Deux fusillades successives dans le même quartier
Le 22 août vers 21h15, le calme d’un quartier de Saint-Gilles a été rompu par des coups de feu. Un homme a été touché par balle à la jambe, victime probable d’un affrontement entre dealers rivaux. Pour Jean Spinette, le bourgmestre de la commune, il s’agit manifestement d’un règlement de comptes opposant différentes organisations criminelles.
Moins de dix heures plus tard, à 7h du matin le 23 août, le même secteur était à nouveau le théâtre d’un incident armé. Cette fois, un projectile a traversé la fenêtre d’un logement, heureusement sans faire de victime. Une récurrence qui provoque la colère des élus locaux.
Un édile municipal exprime sa colère
Face à ces événements, le bourgmestre de Saint-Gilles se dit « furieux » et appelle à une mobilisation massive des forces de l’ordre. Il exige notamment le déploiement de 80 policiers supplémentaires au sein de la brigade judiciaire, insistant sur la nécessité de garantir la sécurité des Bruxellois et le respect de leur ville.
Un commissariat pris pour cible en pleine nuit
Entre le 21 et le 22 août, c’est un symbole de l’autorité qui a été visé : le commissariat d’Anderlecht. Deux individus masqués ont criblé la façade de balles avec une arme automatique, dans ce qui apparaît comme un geste d’intimidation directe envers les forces de l’ordre.
Miraculeusement, aucun policier n’a été blessé lors de cette attaque nocturne.
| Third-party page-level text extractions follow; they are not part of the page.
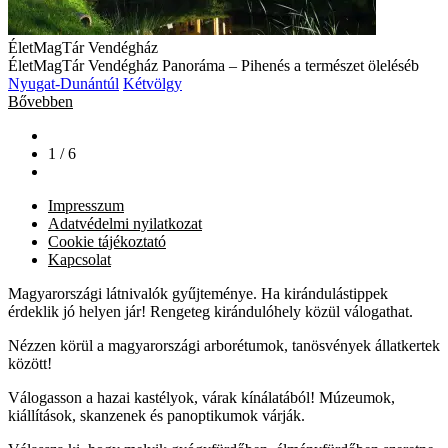
ÉletMagTár Vendégház
ÉletMagTár Vendégház Panoráma – Pihenés a természet öleléséb
Nyugat-Dunántúl
Kétvölgy
Bővebben
1 / 6
Impresszum
Adatvédelmi nyilatkozat
Cookie tájékoztató
Kapcsolat
Magyarországi látnivalók gyűjteménye. Ha kirándulástippek
érdeklik jó helyen jár! Rengeteg kirándulóhely közül válogathat.
Nézzen körül a magyarországi arborétumok, tanösvények állatkertek
között!
Válogasson a hazai kastélyok, várak kínálatából! Múzeumok,
kiállítások, skanzenek és panoptikumok várják.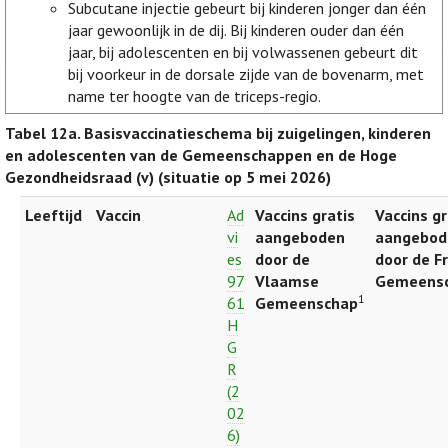
Subcutane injectie gebeurt bij kinderen jonger dan één
jaar gewoonlijk in de dij. Bij kinderen ouder dan één
jaar, bij adolescenten en bij volwassenen gebeurt dit
bij voorkeur in de dorsale zijde van de bovenarm, met
name ter hoogte van de triceps-regio.
Tabel 12a.
Basisvaccinatieschema bij zuigelingen, kinderen
en adolescenten van de Gemeenschappen en de Hoge
Gezondheidsraad (v) (situatie op 5 mei 2026)
Leeftijd
Vaccin
Ad
Vaccins gratis
Vaccins gr
vi
aangeboden
aangebod
es
door de
door de F
97
Vlaamse
Gemeens
1
61
Gemeenschap
H
G
R
(2
02
6)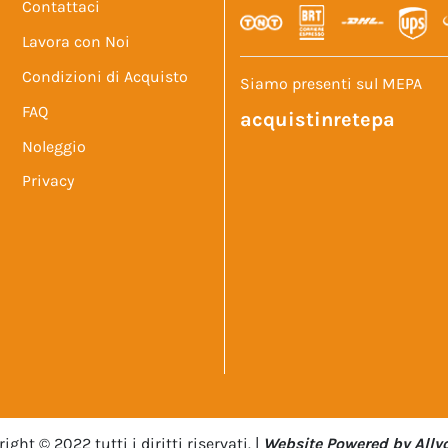
Contattaci
Lavora con Noi
Condizioni di Acquisto
Siamo presenti sul MEPA
FAQ
acquistinretepa
Noleggio
Privacy
ight © 2022 tutti i diritti riservati. |
Website Powered by Allyo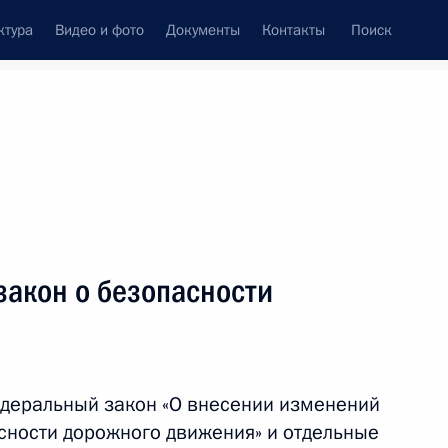
ктура
Видео и фото
Документы
Контакты
Поиск
венный Совет
Совет Безопасности
Комиссии и советы
леграммы
Сведения о Президенте
июль, 2011
ть следующие материалы
закон о безопасности
и сотрудников органов
деральный закон «О внесении изменений
сности дорожного движения» и отдельные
L’audace de cette opération marque néanmoins un tournant inquiétant dans la confrontation entre trafiquants et autorités.
Bernard Quintin exprime son indignation
Le ministre de l’Intérieur n’a pas tardé à réagir. Bernard Quintin s’est déclaré « profondément choqué » par l’attaque visant le poste de police. Il a rappelé la priorité absolue donnée à l’identification et à la sanction des coupables.
Le ministre a également réaffirmé l’engagement du gouvernement dans la lutte contre les réseaux criminels et le commerce illicite de stupéfiants, un combat de longue haleine face à des organisations toujours plus structurées.
Bruxelles, carrefour du trafic européen
Ces violences s’inscrivent dans un contexte plus large. La Belgique occupe une position stratégique dans les circuits de distribution de drogue à l’échelle continentale, notamment grâce à son port d’Anvers.
Cette situation géographique favorable attise les convoitises et alimente les affrontements entre gangs qui se disputent âprement le contrôle des zones d’influence. Les règlements de comptes se multiplient, transformant certains quartiers en terrains de guerre.
Les enquêtes se poursuivent
Le parquet de Bruxelles a ouvert plusieurs investigations pour élucider ces affaires et appréhender les responsables. Le procureur du Roi Julien Moinil doit prochainement s’exprimer lors d’une conférence de presse, où il devrait préciser l’avancement des recherches et les pistes explorées par les enquêteurs.